This technique looks at the price corn or beans must be for a practice or product to pay for itself.

Odds are your crop budgets for 2017 show red ink on the bottom line if you’re counting all your costs. Some lenders are urging customers to cut costs of production for both corn and soybeans. So do you throw out every practice or product except the ones you know you absolutely can’t live without?

Beck’s, Atlanta, Ind., thinks a better solution is to look at each practice or product one at a time. Sort out and keep ones that most consistently have the best chance of returning a profit on your investment, even at low crop prices.

How do you determine how low crop prices can be and still allow a practice or product to both pay for itself and produce a return on investment?

Beck’s suggests starting with its Practical Farm Research. Though PFR has been a hallmark of the company for years, Beck’s stepped up its investment in the program recently.

Beck’s now has PFR testing locations in five states: Indiana, Ohio, Kentucky, Illinois and Iowa. Recently, Ryan McAllister, PFR director, developed a concept called PFR Proven. If a product or practice has been tested in PFR and found to provide yield gains, and averages a positive return on investment over a minimum of three years, it earns the status of PFR Proven.    

More than gimmick
PFR Proven is more than a sales gimmick. Beck’s produces a book of PFR results each year and makes it available free to any farmer, customer or not. This year’s book was just shy of 400 pages. The information is also posted online.

McAllister and his staff took things one step further this year. That final step is what sets this idea apart and gives it value, no matter whose seed you plant.

For each PFR Proven product, Beck’s calculates the price of the crop needed in each of the three years of testing for the product to break even. If the actual crop price was higher than that price, the product would have returned profit.

McAllister places each product for each crop on a graph. Price per bushel for the crop is on the vertical axis. Type of product runs along the horizontal axis. 

Here’s an example. Amplify-D from Conklin is a seed emergence aid mixed in the seed box at planting. Farmers wanted to know if it worked. Beck’s tested it for four years, and it qualified as a PFR Proven product. McAllister placed a green dot at the price corn would have to be for Amplify-D to pay off for each year. All four dots fall in a narrow band from about 50 cents per bushel to about $1.25 per bushel.

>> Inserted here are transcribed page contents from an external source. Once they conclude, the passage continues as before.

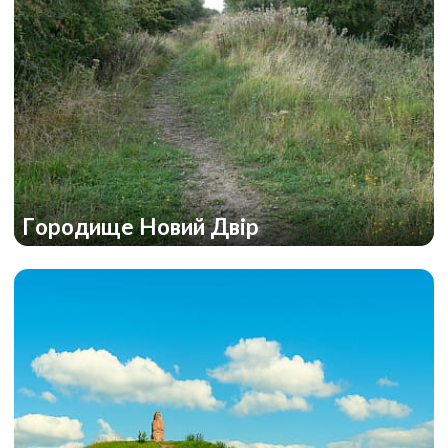
Городище Новий Двір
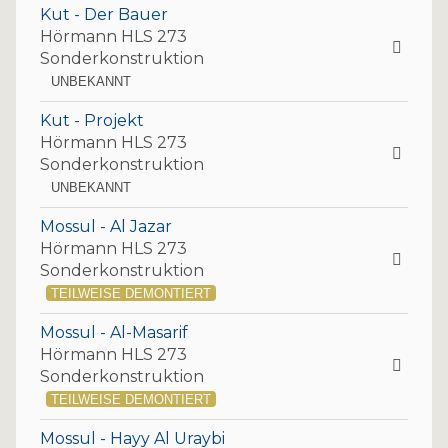
Kut - Der Bauer
Hörmann HLS 273
Sonderkonstruktion
UNBEKANNT
Kut - Projekt
Hörmann HLS 273
Sonderkonstruktion
UNBEKANNT
Mossul - Al Jazar
Hörmann HLS 273
Sonderkonstruktion
TEILWEISE DEMONTIERT
Mossul - Al-Masarif
Hörmann HLS 273
Sonderkonstruktion
TEILWEISE DEMONTIERT
Mossul - Hayy Al Uraybi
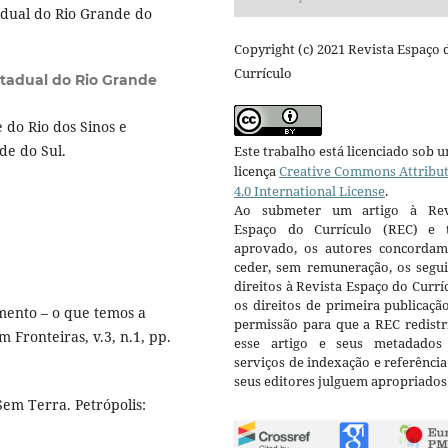
dual do Rio Grande do
Copyright (c) 2021 Revista Espaço 
Currículo
stadual do Rio Grande
do Rio dos Sinos e
de do Sul.
Este trabalho está licenciado sob 
licença
Creative Commons Attribu
4.0 International License
.
Ao submeter um artigo à Rev
Espaço do Currículo (REC) e t
aprovado, os autores concorda
ceder, sem remuneração, os segui
direitos à Revista Espaço do Currí
os direitos de primeira publicaçã
ento – o que temos a
permissão para que a REC redistr
 Fronteiras, v.3, n.1, pp.
esse artigo e seus metadados
serviços de indexação e referênci
seus editores julguem apropriados
em Terra. Petrópolis:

Obviously, unbiased data says the product pays. How much it pays and whether you are set up to mix in a seed treatment are other questions.

Sometimes dots are much farther apart. Occasionally, in one of the minimum three years of testing, the price required to break even is higher than the corn price that year.

It’s a different way to think about which products or practices you could live without, and which ones you should keep. What price per bushel do you need, based on valid data, to break even? If it’s fairly low, the product or practice may be worth keeping even with tight budgets.